Monsieur l’inspecteur

Une thermographie avec ça ?

L’usage de caméras thermiques en inspection préachat ne fait pas l’unanimité. Certains inspecteurs en font un moyen de se démarquer et d’en offrir plus au client, alors que d’autres y voient plutôt un piège à éviter.

Les caméras thermiques servent à mesurer la température des surfaces. En pointant sur un mur, par exemple, on voit apparaître à l’écran une gamme de couleurs reflétant les différences de température. Les variations reflètent des problèmes d’isolation, d’humidité ou d’autres sources inhabituelles de chaleur ou de froid.

C’est ainsi que mon collègue André Côté, inspecteur dans la région de Québec, a récemment découvert un nid de fourmis charpentières. « Il y avait un picotement de chaleur inhabituel sur l’écran de ma caméra, raconte-t-il. J’ai recommandé que soit ouvert le mur. Tout le monde était bien content que j’aie trouvé ce problème, même le vendeur. Sinon, ça aurait été un cas de vice caché. »

D’emblée, mettons une chose au clair : la thermographie ne permet pas de voir derrière les murs ! Dans ce cas, l’activité des fourmis générait une chaleur détectable.

« Ce n’est pas comme dans les films ! La caméra mesure seulement les températures de surface, en captant les rayons infrarouges. » 

– Manny Alsaid, directeur des ventes chez le fabricant Flir

USAGES D’IMAGERIE THERMIQUE EN BÂTIMENT RÉSIDENTIEL

– Repérer les infiltrations d’air et d’eau

– Détecter des défauts ou l’absence d’isolation

– Trouver des matériaux mouillés

– Visualiser les ponts thermiques

– Identifier des points de surchauffe électrique

Dans mes propres inspections préachat, j’utilise à l’occasion une caméra thermique en complément à mon détecteur d’humidité. Lorsque je repère des signes d’humidité sur un mur, par exemple, la caméra m’aide à déterminer si l’infiltration d’eau est active. Les matériaux secs et mouillés n’affichent pas la même température.

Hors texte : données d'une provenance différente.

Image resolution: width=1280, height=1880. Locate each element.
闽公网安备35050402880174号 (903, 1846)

Par contre, je n’irai pas jusqu’à balayer l’ensemble des murs des vieux triplex de Montréal pour trouver leurs faiblesses d’isolation et d’étanchéité. L’exercice inquiéterait sûrement les acheteurs, puisque ces murs ne sont tout simplement pas isolés ! Je préfère leur conseiller d’obtenir les factures de chauffage des dernières années.

Plusieurs autres inspecteurs sont réticents à offrir le service de thermographie en contexte préachat. En deux à trois heures, il y a déjà tellement de choses à vérifier. Comment peut-on en plus faire une lecture complète des températures des murs et des plafonds ? Et si le client découvre par la suite un problème d’isolation qui n’a pas été repéré en inspection, voudra-t-il poursuivre l’inspecteur ?

BIEN EXPLIQUER

André Côté ne s’arrête pas à ces considérations. Il confie certaines tâches à un assistant, ce qui lui dégage de précieuses minutes pour balayer de sa caméra thermique les plafonds et les murs intérieurs qui donnent sur l’extérieur.

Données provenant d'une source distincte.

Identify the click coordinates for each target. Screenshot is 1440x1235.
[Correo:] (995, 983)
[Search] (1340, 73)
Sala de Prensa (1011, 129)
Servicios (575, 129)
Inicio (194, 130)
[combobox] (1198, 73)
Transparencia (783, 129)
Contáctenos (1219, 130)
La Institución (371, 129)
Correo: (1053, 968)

« J’explique à mes clients que ce n’est qu’un outil de travail, qui me permet d’en voir plus pour eux. Lorsque je trouve une anomalie, je prends une photo de l’écran de ma caméra. » 

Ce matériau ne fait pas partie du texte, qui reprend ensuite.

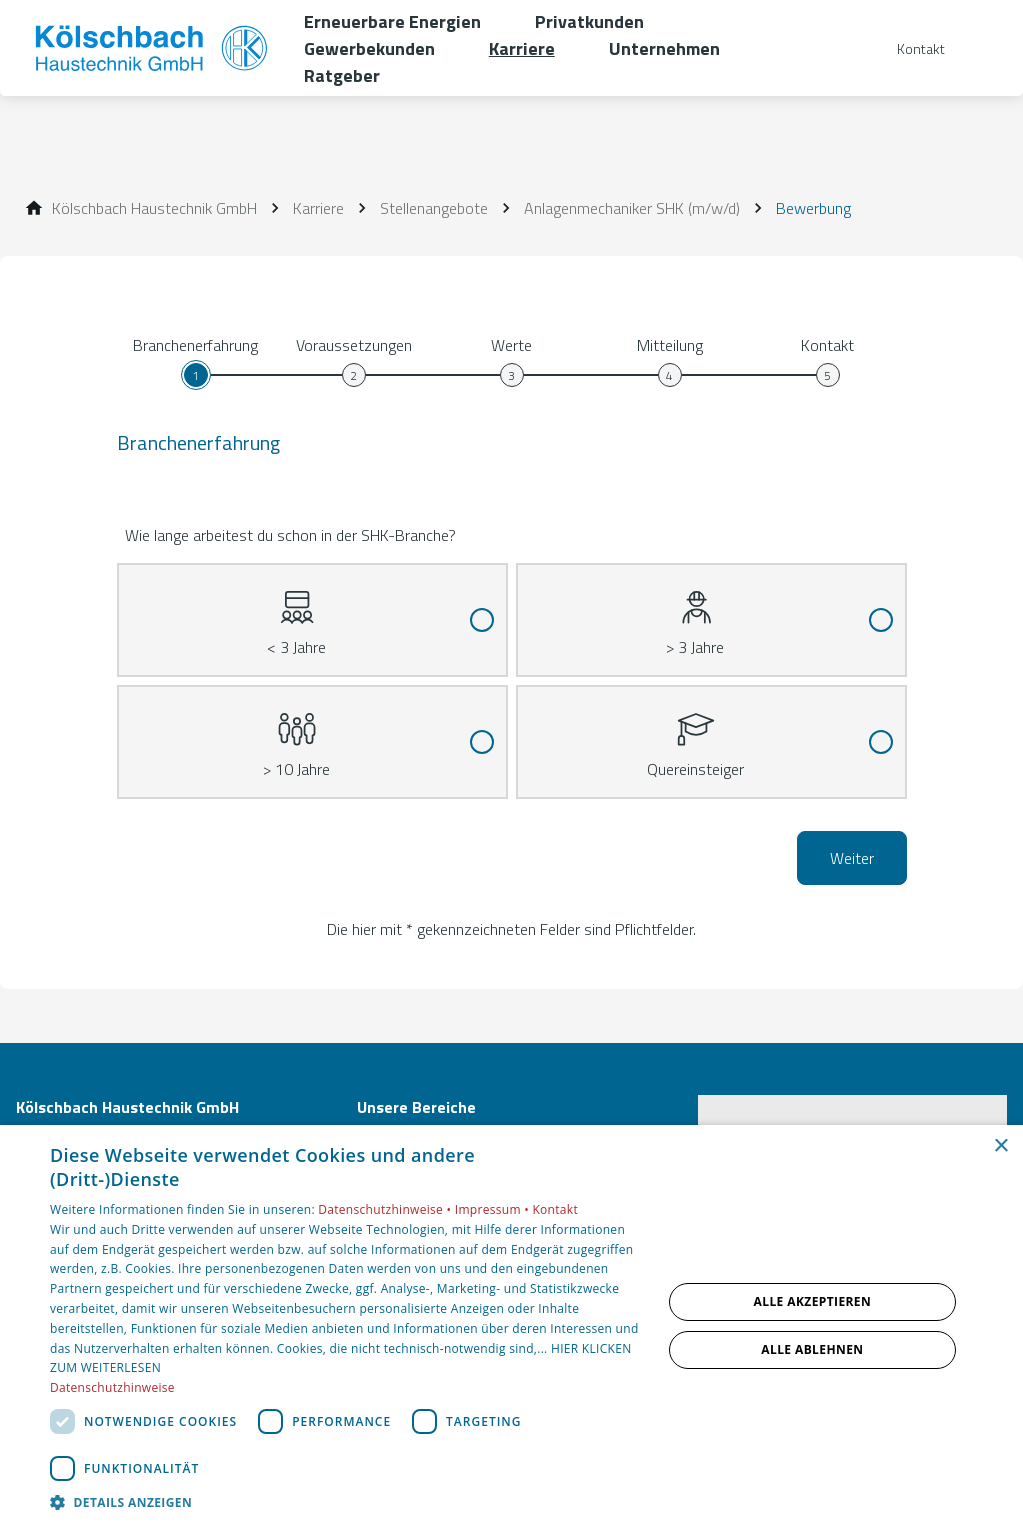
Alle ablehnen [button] (812, 1349)
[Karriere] (318, 208)
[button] (346, 1501)
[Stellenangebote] (434, 208)
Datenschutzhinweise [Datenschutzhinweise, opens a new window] (112, 1387)
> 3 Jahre (695, 612)
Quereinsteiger (695, 734)
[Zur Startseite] (152, 48)
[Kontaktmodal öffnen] (907, 48)
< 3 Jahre (296, 612)
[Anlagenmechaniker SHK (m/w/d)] (632, 208)
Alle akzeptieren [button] (813, 1301)
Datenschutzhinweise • (386, 1209)
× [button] (1000, 1146)
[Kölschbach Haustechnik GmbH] (154, 208)
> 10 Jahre (296, 734)
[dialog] (511, 1325)
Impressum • (494, 1209)
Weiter (852, 858)
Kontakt (555, 1209)
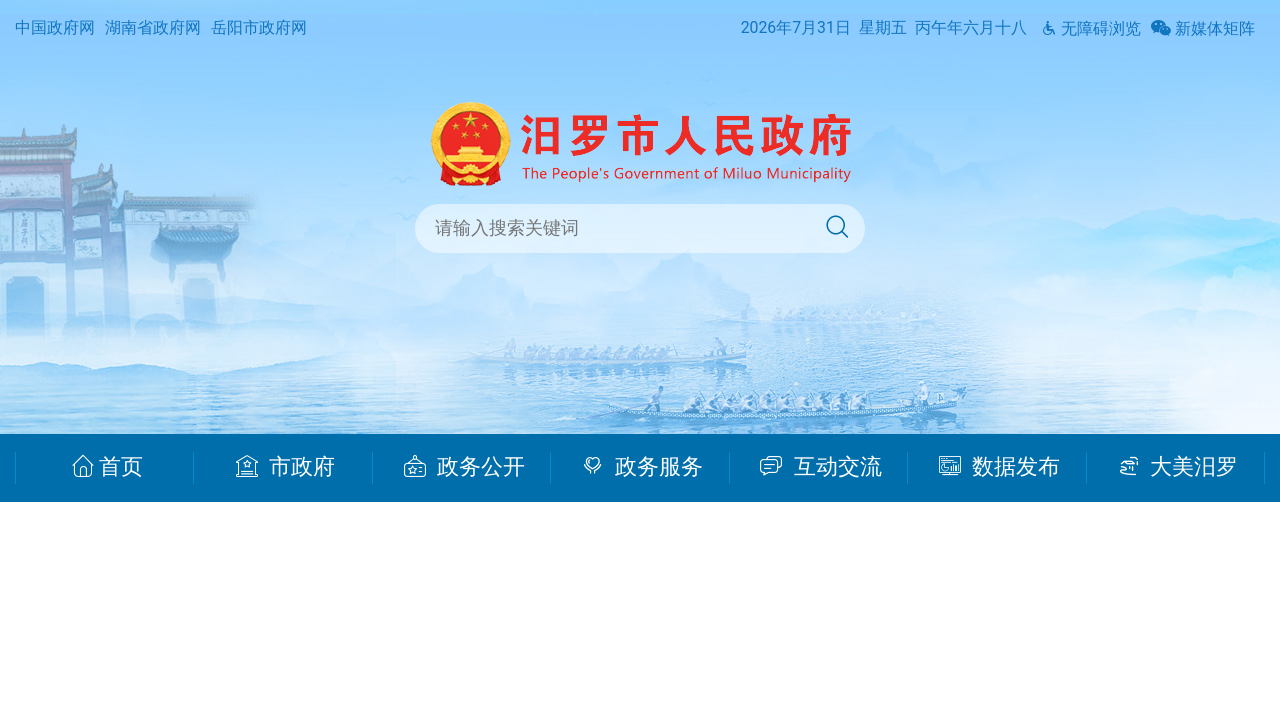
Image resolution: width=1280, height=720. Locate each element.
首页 (107, 467)
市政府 (285, 467)
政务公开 (464, 467)
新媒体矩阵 (1203, 28)
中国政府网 (55, 27)
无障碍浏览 (1091, 28)
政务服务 (642, 467)
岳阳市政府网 (259, 27)
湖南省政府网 (153, 27)
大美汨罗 (1178, 467)
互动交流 (821, 467)
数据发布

– André Côté, président d’Inspections AP & associés

Il s’assure que ses clients comprennent bien qu’ils n’ont pas droit à une thermographie complète. Cela correspondrait à une expertise, qui exige qu’on prépare la maison et que l’expert se concentre sur une seule tâche. Notons que les problèmes d’étanchéité et d’isolation ne se détectent aisément que lorsqu’il y une différence de température d’au moins 5º entre l’intérieur et l’extérieur.

Avant de monter dans les combles, André Côté balaye les plafonds. Il note l’emplacement des anomalies détectées et une fois dans les combles, il repère l’isolant manquant ou déplacé, ou le pare-vapeur brisé. Il arrive aussi à détecter d’autres points faibles de l’isolation, par exemple sur la solive de rive, cette pièce de bois entre deux étages.

André Côté a une formation de niveau 1 de l’Infrared Training Center. Attention ! Plusieurs inspecteurs en bâtiment n’ont pas suivi cette formation de base, qui permet de bien comprendre les possibilités et les limites de cet outil. Les rayons infrarouges réfléchis par les carreaux de céramique, ou émis par une plinthe chauffante, par exemple, peuvent mener à des diagnostics erronés.